Ahh, the "one test server" problem.  Each developer has a perfectly fine and
highly overpowered computer sitting on their desk which is relegated to be,
essentially, a dumb terminal.  Maybe you run ssh into the dev box, a web
browser and maybe an editor.  What a tragic waste of resources.

Instead, each developer's machine should be capable of running a complete copy
of the sandbox website.  Then the tests fire up the sandbox on the local
machine and run against that.  No strained single test server to worry about.
 Individual devs can work isolated from other devs.  They can futz around with
the sandbox as much as they like without worrying about breaking everybody else.

This requires that

A) the setup of the web site be automated
B) the code not contain all sorts of hard-coded absolute paths
C) the dev machines contain the software necessary to run the site

A and B themselves have many other benefits outside testing.  In general
you'll want to move any hard-coded values out of the code and into a config
file.  Incidentally they also allow a single dev to run multiple sandboxes for
multiple branches of code they're working on.

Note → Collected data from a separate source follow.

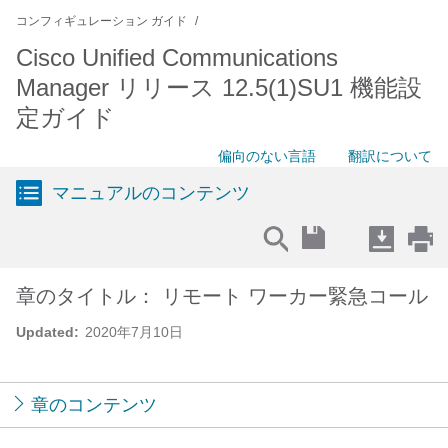
コンフィギュレーション ガイド
Cisco Unified Communications
Manager リリース 12.5(1)SU1 機能設
定ガイド
偏向のない言語
翻訳について
マニュアルのコンテンツ
章のタイトル： リモート ワーカー緊急コール
Updated:
2020年7月10日
章のコンテンツ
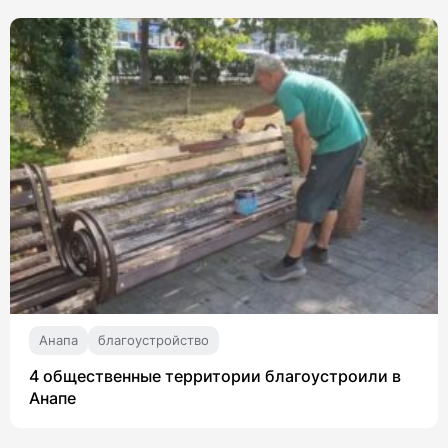
Анапа
благоустройство
4 общественные территории благоустроили в
Анапе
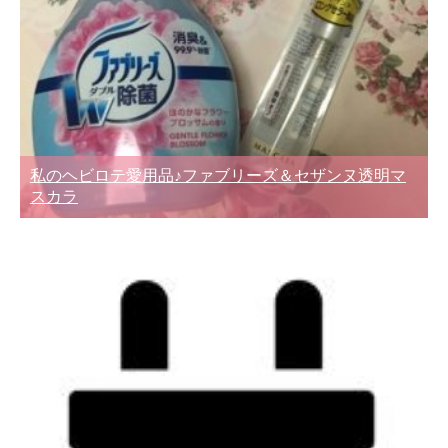
私のヘビロテ愛用品♪ファブリーズ＆セザンヌ透明マ
スカラ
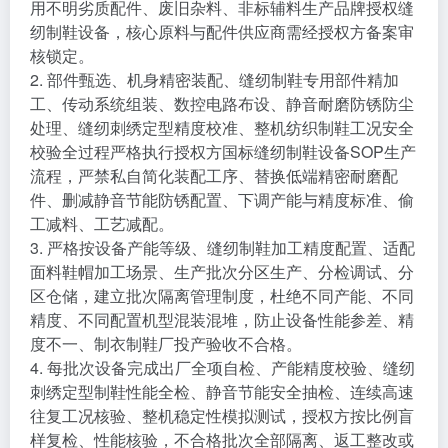
用不明劣质配件、废旧杂料、非标辅料生产品牌授权缝
纫制鞋设备，核心原料与配件供应商需经授权方备案审
核锁定。
2. 部件甄选、机身精密装配、缝纫制鞋专用部件精加
工、传动系统组装、数控电路布设、静音耐磨防锈防尘
处理、缝纫刺绣定型精度校准、整机纺织制鞋工况安全
校验全过程严格执行授权方国标缝纫制鞋设备SOP生产
流程，严禁私自简化装配工序、替换低端精密耐磨配
件、删减静音节能防锈配置、下调产能与精度标准、偷
工减料、工艺减配。
3. 严格按设备产能等级、缝纫制鞋加工精度配置、适配
面料鞋帽加工场景、生产批次分区生产、分检调试、分
区仓储，建立批次隔离管理制度，杜绝不同产能、不同
精度、不同配置机型混装混堆，防止设备性能参差、精
度不一、制衣制鞋厂投产验收不合格。
4. 每批次设备完成出厂全项自检、产能精度校验、缝纫
刺绣定型制鞋性能全检、静音节能安全抽检、连续高速
往复工况核验、整机稳定性模拟测试，授权方按比例盲
样复检、性能核验，不合格批次全部隔离、返工整改或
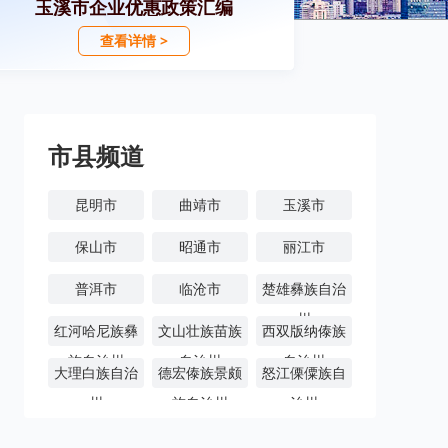
玉溪市企业优惠政策汇编
查看详情 >
市县频道
昆明市
曲靖市
玉溪市
保山市
昭通市
丽江市
普洱市
临沧市
楚雄彝族自治
州
红河哈尼族彝
文山壮族苗族
西双版纳傣族
族自治州
自治州
自治州
大理白族自治
德宏傣族景颇
怒江傈僳族自
州
族自治州
治州
迪庆藏族自治
州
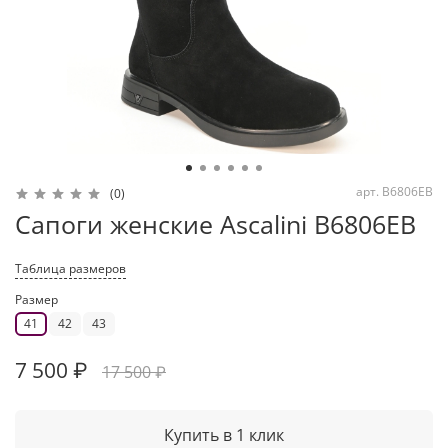
арт.
B6806EB
(0)
Сапоги женские Ascalini B6806EB
Таблица размеров
Размер
41
42
43
7 500 ₽
17 500 ₽
Купить в 1 клик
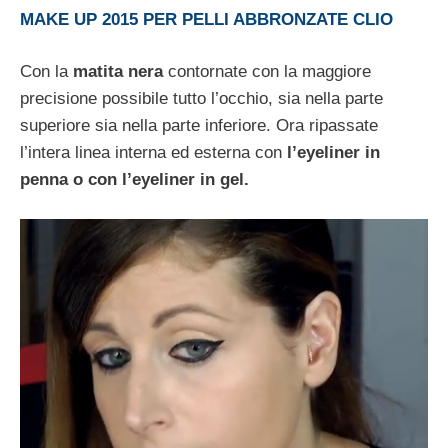
MAKE UP 2015 PER PELLI ABBRONZATE CLIO
Con la
matita nera
contornate con la maggiore
precisione possibile tutto l’occhio, sia nella parte
superiore sia nella parte inferiore. Ora ripassate
l’intera linea interna ed esterna con
l’eyeliner in
penna o con l’eyeliner in gel.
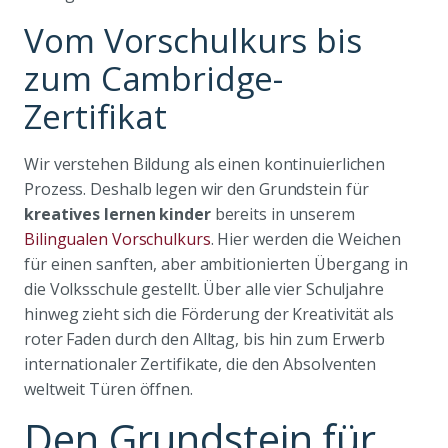
Vom Vorschulkurs bis
zum Cambridge-
Zertifikat
Wir verstehen Bildung als einen kontinuierlichen
Prozess. Deshalb legen wir den Grundstein für
kreatives lernen kinder
bereits in unserem
Bilingualen Vorschulkurs
. Hier werden die Weichen
für einen sanften, aber ambitionierten Übergang in
die Volksschule gestellt. Über alle vier Schuljahre
hinweg zieht sich die Förderung der Kreativität als
roter Faden durch den Alltag, bis hin zum Erwerb
internationaler Zertifikate, die den Absolventen
weltweit Türen öffnen.
Den Grundstein für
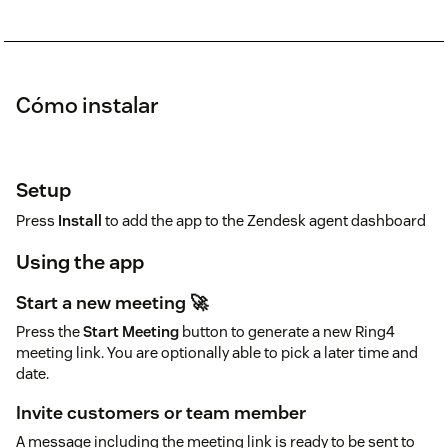
Cómo instalar
Setup
Press
Install
to add the app to the Zendesk agent dashboard
Using the app
Start a new meeting 🚀
Press the
Start Meeting
button to generate a new Ring4
meeting link. You are optionally able to pick a later time and
date.
Invite customers or team member
A message including the meeting link is ready to be sent to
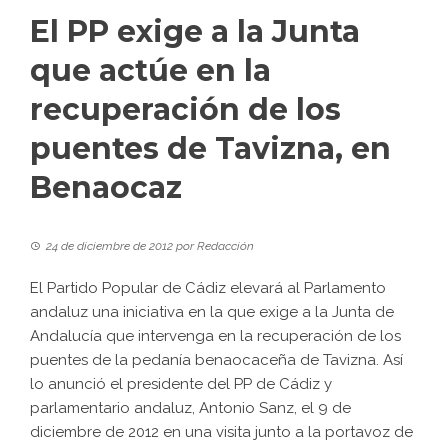
El PP exige a la Junta
que actúe en la
recuperación de los
puentes de Tavizna, en
Benaocaz
24 de diciembre de 2012
por
Redacción
El Partido Popular de Cádiz elevará al Parlamento
andaluz una iniciativa en la que exige a la Junta de
Andalucía que intervenga en la recuperación de los
puentes de la pedanía benaocaceña de Tavizna. Así
lo anunció el presidente del PP de Cádiz y
parlamentario andaluz, Antonio Sanz, el 9 de
diciembre de 2012 en una visita junto a la portavoz de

C is a little trickier.  If the devs are using the same basic OS as the
servers then its not so bad.  Just install the appropriate packages and go.
You can even make your project a package and declare all its dependencies.

But if the developers are using Operating System A (just for example, Windows)
and the servers are using Operating System B (let's say Linux) then life gets
a little tricker, but not impossible.  If its just a few hold outs, then they
can use the now not-so-heavily loaded central testing machine and everyone
else can use their dev machines.

If most of your software is platform agnostic (Apache, a SQL database,
Perl...) then your devs can install it.  You can even go so far as to include
all dependent source and the means to automatically build it in your repository.

Another route is to go the "lite" software route.  Instead of testing with
Apache and PostgreSQL, test with HTTP::Server::Simple and SQLite.  Easier to
install and configure.  The downside is you're not testing against your real
production environment so something still should test against a staging server.

If your software isn't platform agnostic, consider something like VMWare
images.  At this point I wave my hands like so and throw a ninja flash bomb
*POOF!*


One major difference is that you're going from a homogeneous testing
environment -- one server, one install, one version of the dependent software,
one environment -- to a heterogeneous one.  Many different environments,
versions, operating systems, etc.

The homogeneous environment is a seductive one.  Its simple and easy to
maintain.  You don't have to worry about different developers getting
different results because they're using different versions of the software.
You know that the machine the code was tested on and the production server
match because they're built the same way and there's only one to worry about.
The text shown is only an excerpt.